17. In Sugna Devi’s case, the only issue that arose for consideration was whether or not she was appointed as an Assistant Teacher and if so, whether her services were terminated illegally. This Court upheld the finding of fact returned by the High Court which, upon consideration of the record regarding the payment of salary, transfer orders, joining reports and letter of authority asking her to present her testimonials etc., proceeded to hold that Sugna Devi was actually working as a Teacher. It was further held that her services could not be terminated without passing a formal order. Consequently, this Court upheld the directions issued by the High Court to grant “compensation equivalent to the salary for the last three preceding years before the date of her superannuation”.
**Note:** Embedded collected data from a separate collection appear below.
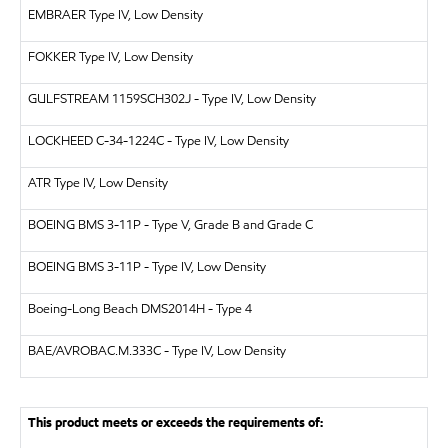
EMBRAER
Type IV, Low Density
FOKKER
Type IV, Low Density
GULFSTREAM
1159SCH302J - Type IV, Low Density
LOCKHEED
C-34-1224C - Type IV, Low Density
ATR
Type IV, Low Density
BOEING
BMS 3-11P - Type V, Grade B and Grade C
BOEING
BMS 3-11P - Type IV, Low Density
Boeing-Long Beach
DMS2014H - Type 4
BAE/AVRO
BAC.M.333C - Type IV, Low Density
This product meets or exceeds the requirements of:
18. In “Union of India and Ors. vs. Tarsem Singh” (2008) 8 SCC 652, this Court summarized the settled principles in the following manner: “7. To summarise, normally, a belated service related claim will be rejected on the ground of delay and laches (where remedy is sought is sought by filing a writ petition) or limitation (where remedy is sought by an application to the Administrative Tribunal). One of the exceptions to the said rule is cases relating to a continuing wrong. Where a service related claim is based on a continuing wrong, relief can be granted even if there is a long delay in seeking remedy, with reference to the date on which the continuing wrong commenced, if such continuing wrong creates a continuing source of injury. But there is an exception to the exception. If the grievance is in respect of any order or administrative decision which related to or affected several others also, and if the reopening of the issue would affect the settled rights of third parties, then the claim will not be entertained. For example, if the issue relates to payment or refixation of pay or pension, relief may be granted in spite of delay as it does not affect the rights of third parties. But if the claim involved issues relating to seniority or promotion, etc.., affecting others, delay would render the claim stale and doctrine of laches/limitation will be applied. Insofar as the consequential relief of recovery of arrears for a past period is concerned, the principles relating to recurring/successive wrongs will apply. As a consequence, the High Courts will restrict the consequential relief relating to arrears normally to a period of three years prior to the date of filing of the writ petition.”
19. Close to the facts of this case, in “C. Jacob versus Director of Geology and Mining And Other” (2008) 10 SCC 115, this Court, having found that the employee suddenly brought up a challenge to the order of termination of his services after 20 years and claimed all consequential benefits, held that the relief sought for was inadmissible. The legal position in this regard was laid out in the following terms: “10. Every representation of the Government for relief, may not be applied on merits. Representations relating to matters which have become stale or barred by limitation, can be rejected on that ground alone, without examining the merits of the claim. In regard to representations unrelated to the Department, the reply may be only to inform that the matter did not concern the Department or to inform the appropriate Department. Representations with incomplete particulars may be replied by seeking relevant particulars. The replies to such representations, cannot furnish a fresh cause of action or revive a stale or dead claim.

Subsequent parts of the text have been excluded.